Prevention and Treatment of Diarrhea

About 4 billion diarrhea episodes occur each year, accounting for almost 4% of all deaths. Environmental hygiene, good practice in food storage and handling, and availability of clean, potable water are key in the prevention of diarrhea.

The effects of probiotics in the prevention and treatment of diarrhea are well studied, and several meta-analyses are available detailing the evidences of their efficacy.

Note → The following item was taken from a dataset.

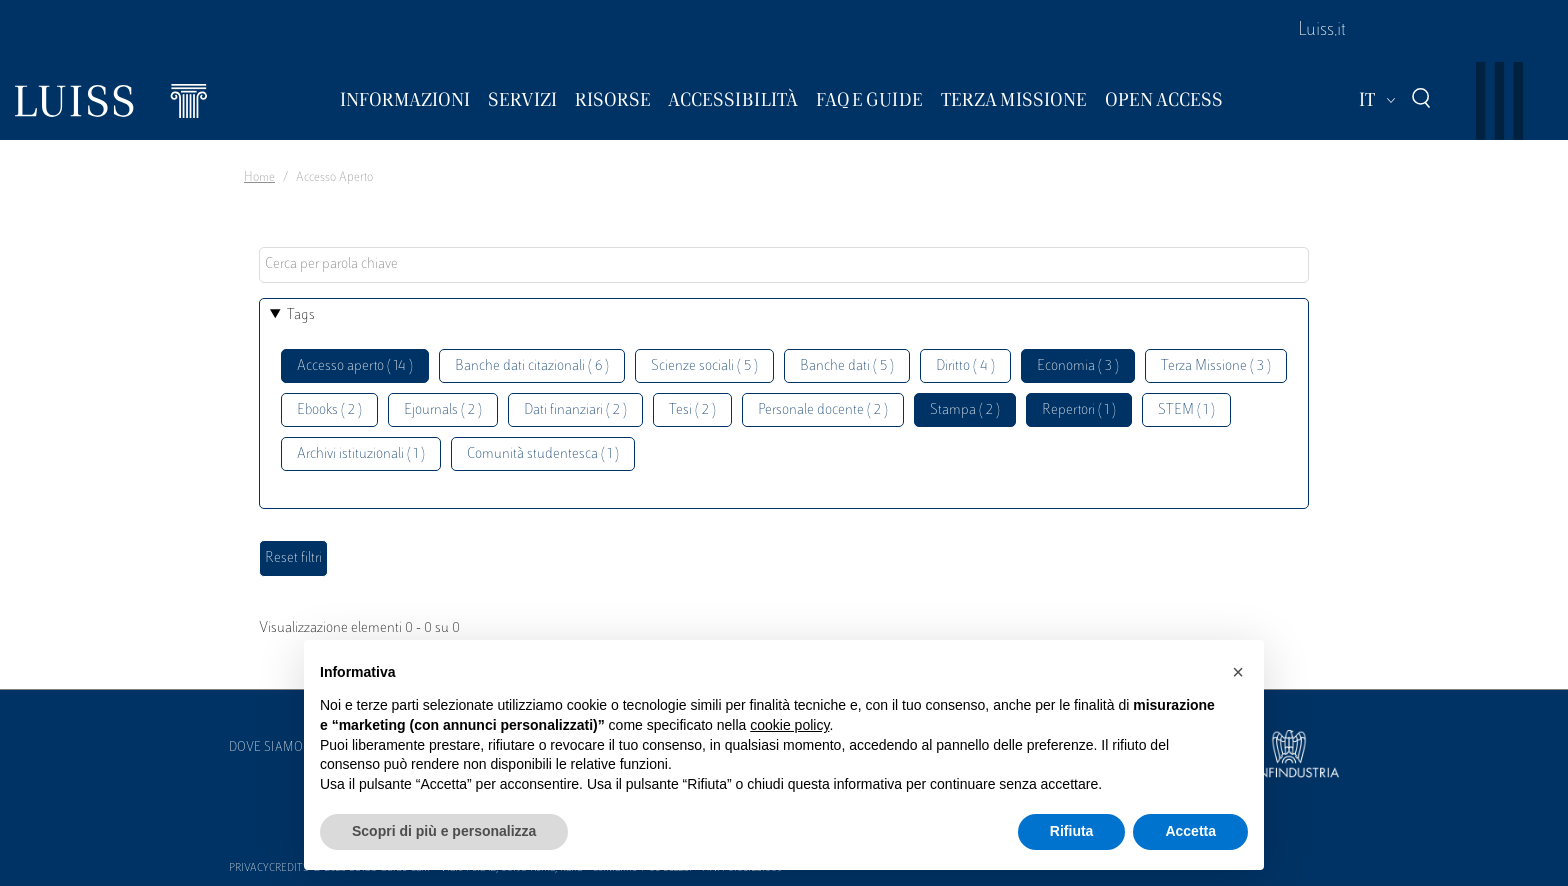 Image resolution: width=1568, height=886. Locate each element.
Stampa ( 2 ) (965, 410)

Acute diarrhea contribute to substantial morbidity and mortality in children worldwide. Recently, priobiotics have been proposed as an adjunctive therapy in the treatment of acute diarrhea in children. The evaluation of clinical evidence in the treatment of more than 1800 children support the efficacy of probiotic therapy in the setting of acute diarrhea in children, L. rhamnosus and S. boulardii being more effective than L. acidophilus and L .reuteri (Kun Lee et al., 2009).

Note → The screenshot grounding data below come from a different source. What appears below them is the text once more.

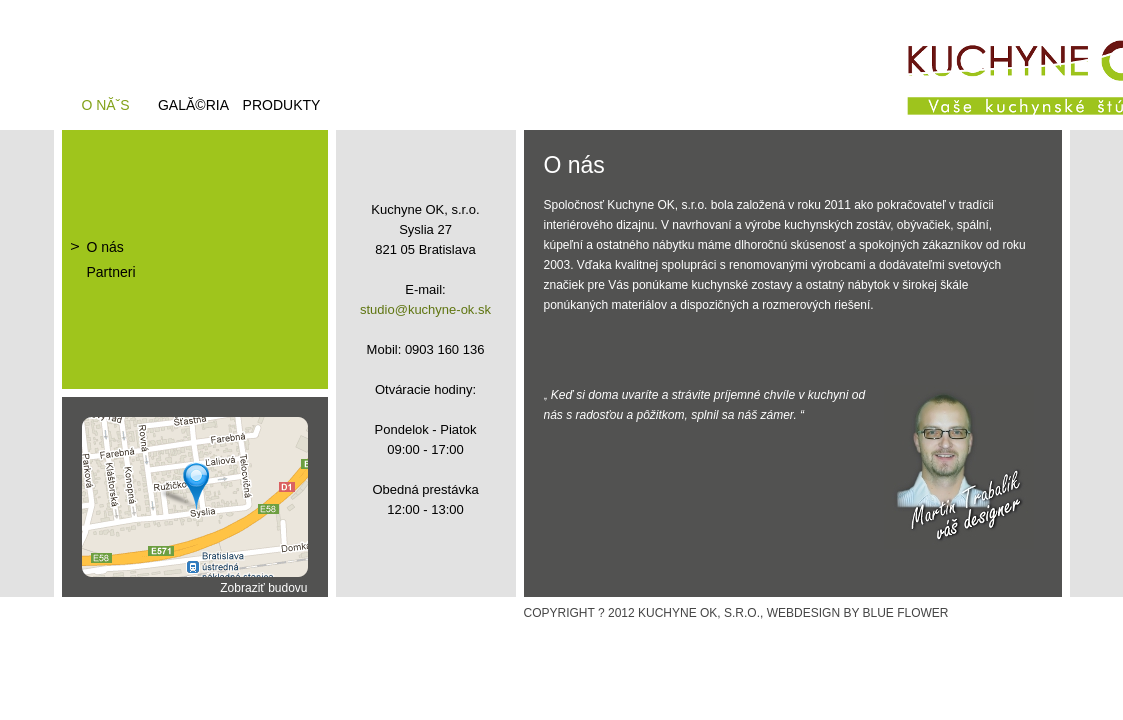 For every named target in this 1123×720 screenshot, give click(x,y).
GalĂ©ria (193, 105)
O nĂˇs (105, 105)
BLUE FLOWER (906, 613)
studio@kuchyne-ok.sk (425, 309)
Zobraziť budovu (263, 588)
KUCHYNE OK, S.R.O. (699, 613)
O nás (105, 247)
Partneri (111, 272)
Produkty (282, 105)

AAD (Antibiotic-Associated Diarrhea)

AAD is a common complication of antibiotic treatment, since antibiotics may disrupt the normal microbiota, often causing its appearance usually 2 to 8 weeks after treatment. Some specific probiotics may reduce the risk of AAD, supporting a return to the status of eubiosis. The clinical trials conducted suggest that most of the probiotics can significantly reduce the incidence of AAD with varied efficacy (Kun Lee et al., 2009).